• [The problem] What is needed here is an exact repetition of the records below, beginning at the line that has "gastar trabalho adicional" and stopping after the line that has "original) ao misturar".

Page-level text extractions:
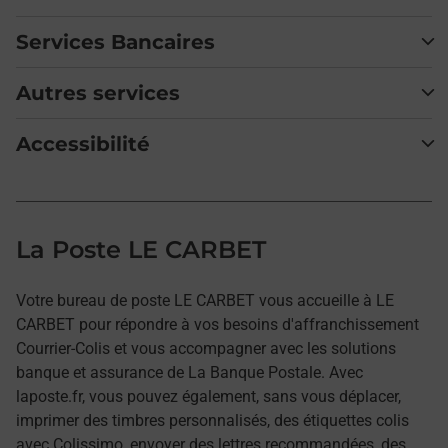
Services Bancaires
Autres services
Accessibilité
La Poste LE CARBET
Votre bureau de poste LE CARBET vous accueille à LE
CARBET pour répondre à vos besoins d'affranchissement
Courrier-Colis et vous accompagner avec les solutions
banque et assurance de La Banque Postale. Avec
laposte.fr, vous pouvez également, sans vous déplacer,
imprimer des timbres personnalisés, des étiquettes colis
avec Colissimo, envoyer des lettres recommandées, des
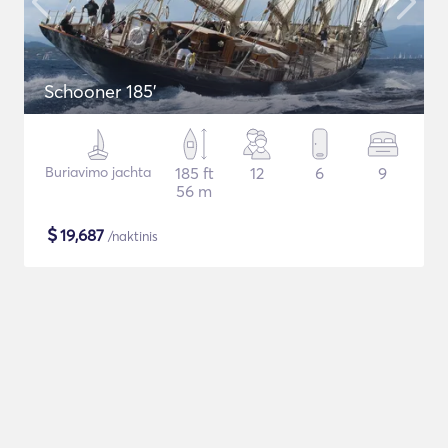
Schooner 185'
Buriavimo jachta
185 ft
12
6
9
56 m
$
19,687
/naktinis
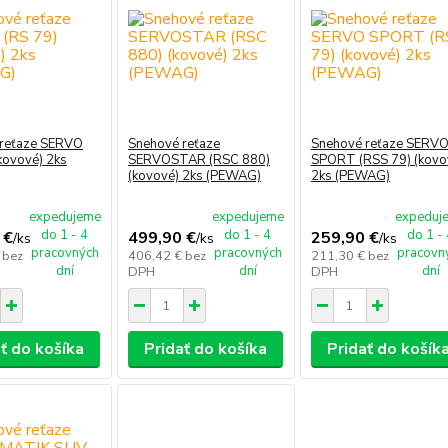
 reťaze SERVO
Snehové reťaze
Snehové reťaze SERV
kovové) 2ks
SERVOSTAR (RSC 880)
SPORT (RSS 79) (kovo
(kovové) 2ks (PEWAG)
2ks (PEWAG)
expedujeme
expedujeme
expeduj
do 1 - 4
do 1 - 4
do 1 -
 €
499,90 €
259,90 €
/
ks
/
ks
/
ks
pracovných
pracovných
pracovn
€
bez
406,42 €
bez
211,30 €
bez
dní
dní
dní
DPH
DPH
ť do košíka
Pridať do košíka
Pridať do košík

---

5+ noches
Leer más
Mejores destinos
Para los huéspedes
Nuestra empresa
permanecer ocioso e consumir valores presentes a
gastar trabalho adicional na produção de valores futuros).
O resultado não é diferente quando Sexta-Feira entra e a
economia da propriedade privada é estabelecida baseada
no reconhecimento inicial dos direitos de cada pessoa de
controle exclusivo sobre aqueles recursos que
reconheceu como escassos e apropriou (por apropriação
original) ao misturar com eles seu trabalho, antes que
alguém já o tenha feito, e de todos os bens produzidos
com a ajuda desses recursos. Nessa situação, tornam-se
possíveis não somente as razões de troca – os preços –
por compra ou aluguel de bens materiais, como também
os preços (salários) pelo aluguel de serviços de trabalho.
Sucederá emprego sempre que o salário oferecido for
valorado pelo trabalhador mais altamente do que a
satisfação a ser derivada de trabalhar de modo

• [Problem solution]
gastar trabalho adicional na produção de valores futuros).
O resultado não é diferente quando Sexta-Feira entra e a
economia da propriedade privada é estabelecida baseada
no reconhecimento inicial dos direitos de cada pessoa de
controle exclusivo sobre aqueles recursos que
reconheceu como escassos e apropriou (por apropriação
original) ao misturar com eles seu trabalho, antes que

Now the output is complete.